- **The data**:

------------

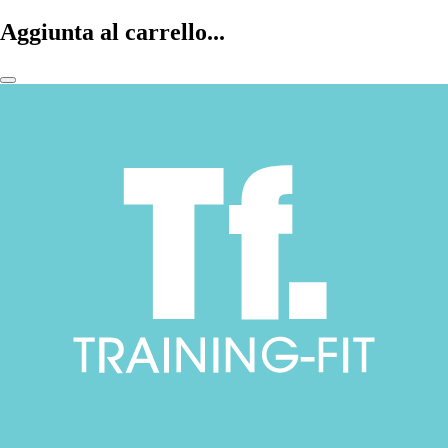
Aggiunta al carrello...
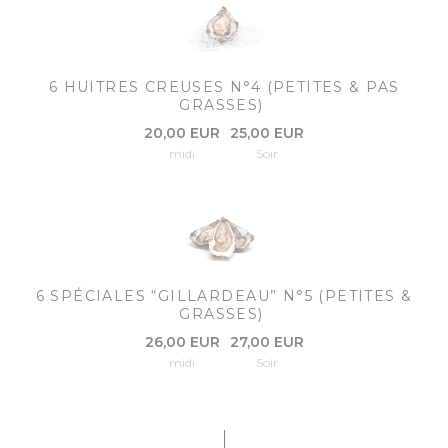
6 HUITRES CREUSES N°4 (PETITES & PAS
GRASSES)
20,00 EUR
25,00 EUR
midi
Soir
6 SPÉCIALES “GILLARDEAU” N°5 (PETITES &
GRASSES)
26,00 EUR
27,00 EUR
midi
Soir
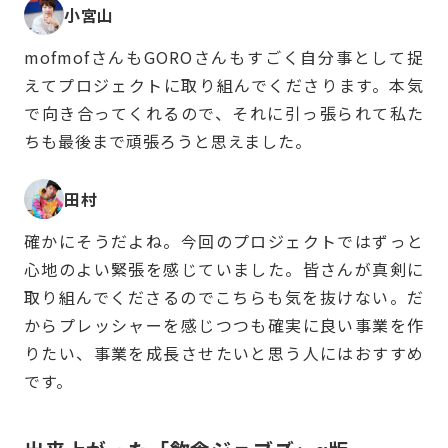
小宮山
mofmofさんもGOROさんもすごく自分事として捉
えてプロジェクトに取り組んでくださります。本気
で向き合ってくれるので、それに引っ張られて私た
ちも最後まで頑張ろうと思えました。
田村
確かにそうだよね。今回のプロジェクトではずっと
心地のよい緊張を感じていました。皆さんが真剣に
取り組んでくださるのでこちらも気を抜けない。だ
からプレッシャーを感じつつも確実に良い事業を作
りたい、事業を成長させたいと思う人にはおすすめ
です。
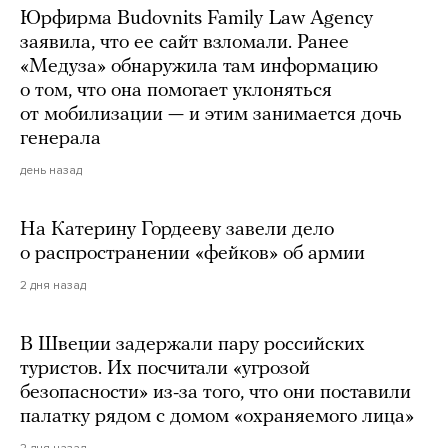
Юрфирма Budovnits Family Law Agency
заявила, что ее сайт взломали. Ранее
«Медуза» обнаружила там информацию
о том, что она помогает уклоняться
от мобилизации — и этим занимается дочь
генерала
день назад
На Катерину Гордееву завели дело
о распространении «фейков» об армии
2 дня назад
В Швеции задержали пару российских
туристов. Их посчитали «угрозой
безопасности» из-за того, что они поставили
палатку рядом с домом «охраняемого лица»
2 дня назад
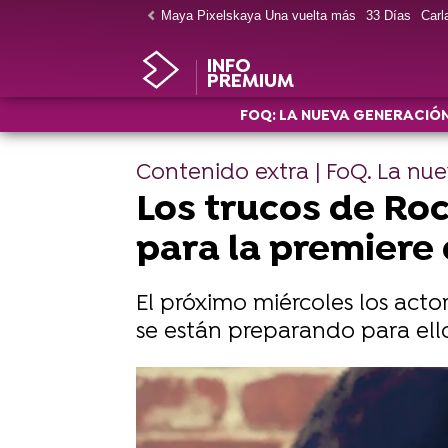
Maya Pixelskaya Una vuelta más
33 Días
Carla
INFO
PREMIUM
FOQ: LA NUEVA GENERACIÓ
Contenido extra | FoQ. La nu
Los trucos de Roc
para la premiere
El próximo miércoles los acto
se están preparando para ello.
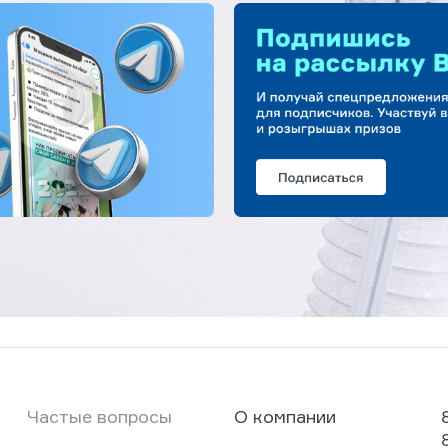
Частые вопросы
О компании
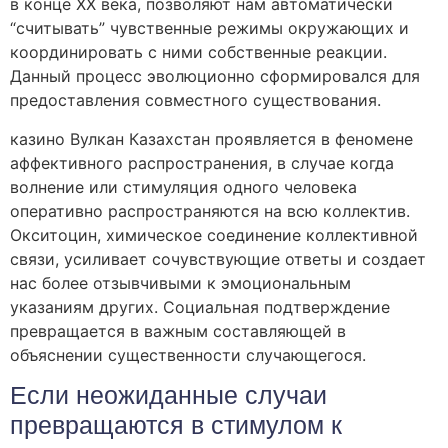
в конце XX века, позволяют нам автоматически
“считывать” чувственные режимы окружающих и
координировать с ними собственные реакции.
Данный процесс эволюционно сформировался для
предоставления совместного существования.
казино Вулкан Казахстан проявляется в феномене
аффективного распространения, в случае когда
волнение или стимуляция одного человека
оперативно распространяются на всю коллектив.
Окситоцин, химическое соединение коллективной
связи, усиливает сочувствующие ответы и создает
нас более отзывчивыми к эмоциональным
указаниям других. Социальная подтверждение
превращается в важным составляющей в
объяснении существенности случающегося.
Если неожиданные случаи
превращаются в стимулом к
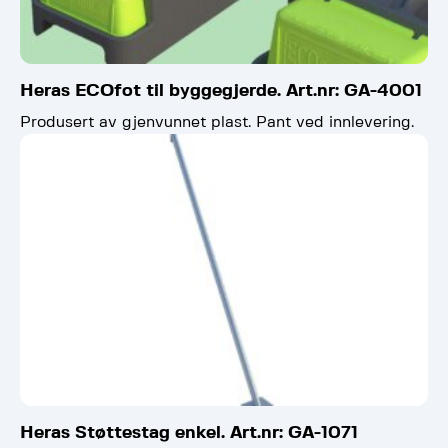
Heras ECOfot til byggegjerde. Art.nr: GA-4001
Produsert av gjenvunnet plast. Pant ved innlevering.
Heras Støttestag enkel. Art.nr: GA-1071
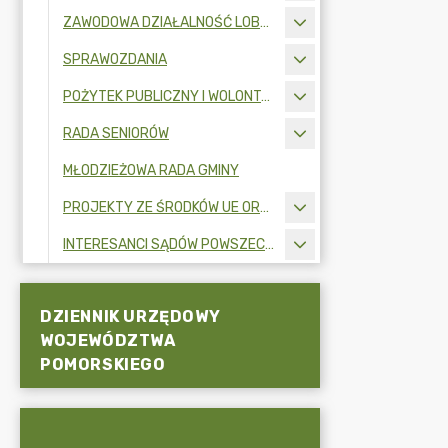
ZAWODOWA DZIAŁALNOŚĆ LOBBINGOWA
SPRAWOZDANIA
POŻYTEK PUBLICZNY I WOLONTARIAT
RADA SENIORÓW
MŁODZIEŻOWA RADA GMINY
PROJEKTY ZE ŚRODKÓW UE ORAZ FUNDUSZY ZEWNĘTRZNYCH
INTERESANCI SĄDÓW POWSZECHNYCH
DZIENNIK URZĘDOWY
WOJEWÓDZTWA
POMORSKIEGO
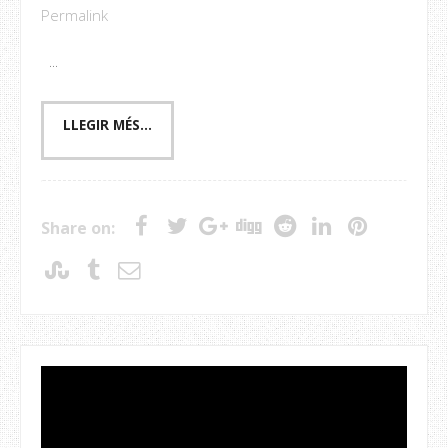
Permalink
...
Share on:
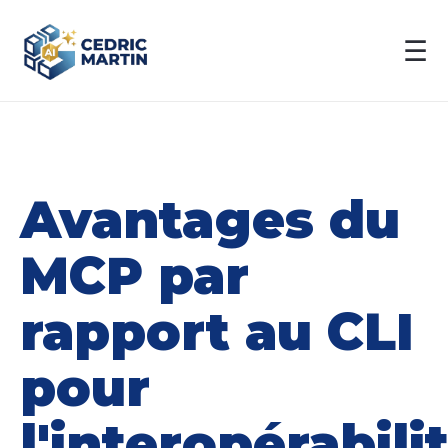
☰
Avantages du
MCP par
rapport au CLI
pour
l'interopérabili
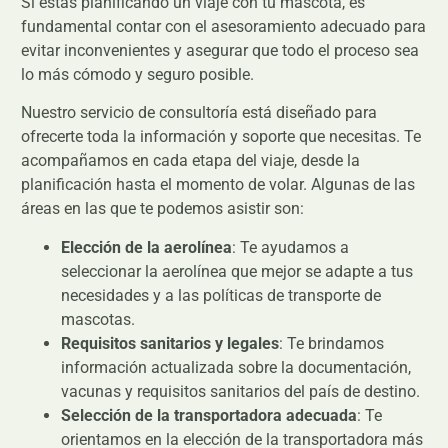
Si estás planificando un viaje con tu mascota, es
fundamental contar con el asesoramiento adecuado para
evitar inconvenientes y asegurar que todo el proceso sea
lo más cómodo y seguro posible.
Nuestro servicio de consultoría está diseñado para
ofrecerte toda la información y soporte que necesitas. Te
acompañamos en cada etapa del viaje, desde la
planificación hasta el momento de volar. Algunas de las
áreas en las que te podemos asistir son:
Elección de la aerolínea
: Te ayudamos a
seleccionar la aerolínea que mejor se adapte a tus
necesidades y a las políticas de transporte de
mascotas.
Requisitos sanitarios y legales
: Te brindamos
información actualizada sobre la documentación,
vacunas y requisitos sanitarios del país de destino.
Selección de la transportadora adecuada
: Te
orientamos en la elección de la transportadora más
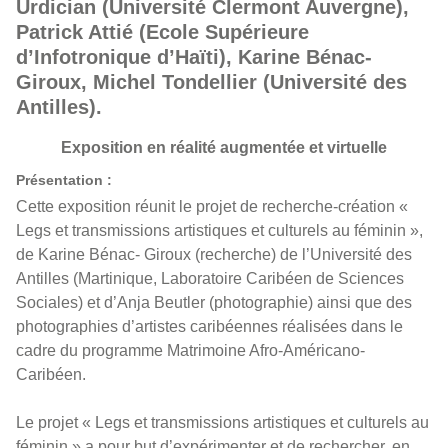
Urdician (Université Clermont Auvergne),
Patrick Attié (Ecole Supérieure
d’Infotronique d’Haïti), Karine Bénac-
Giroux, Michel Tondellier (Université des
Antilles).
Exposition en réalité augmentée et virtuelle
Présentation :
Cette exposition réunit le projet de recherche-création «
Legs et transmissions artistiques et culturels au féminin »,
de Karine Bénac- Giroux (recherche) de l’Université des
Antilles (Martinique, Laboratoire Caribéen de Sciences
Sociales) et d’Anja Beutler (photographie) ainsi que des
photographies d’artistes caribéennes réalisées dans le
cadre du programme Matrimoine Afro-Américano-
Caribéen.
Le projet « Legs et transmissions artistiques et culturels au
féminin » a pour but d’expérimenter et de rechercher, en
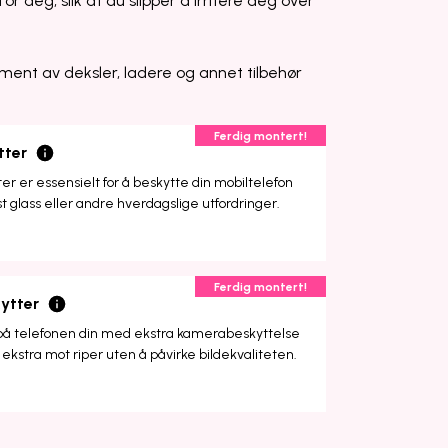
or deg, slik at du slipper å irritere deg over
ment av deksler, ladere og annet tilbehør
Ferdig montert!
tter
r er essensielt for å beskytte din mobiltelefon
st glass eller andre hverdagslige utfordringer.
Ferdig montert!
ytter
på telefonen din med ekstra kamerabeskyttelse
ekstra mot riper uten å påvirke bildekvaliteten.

------------

Filter the listing above for lines with the word "para", and copy each one you find.

- **Exercise answer**:
para la premiere
se están preparando para ello.
fundamental contar con el asesoramiento adecuado para
Nuestro servicio de consultoría está diseñado para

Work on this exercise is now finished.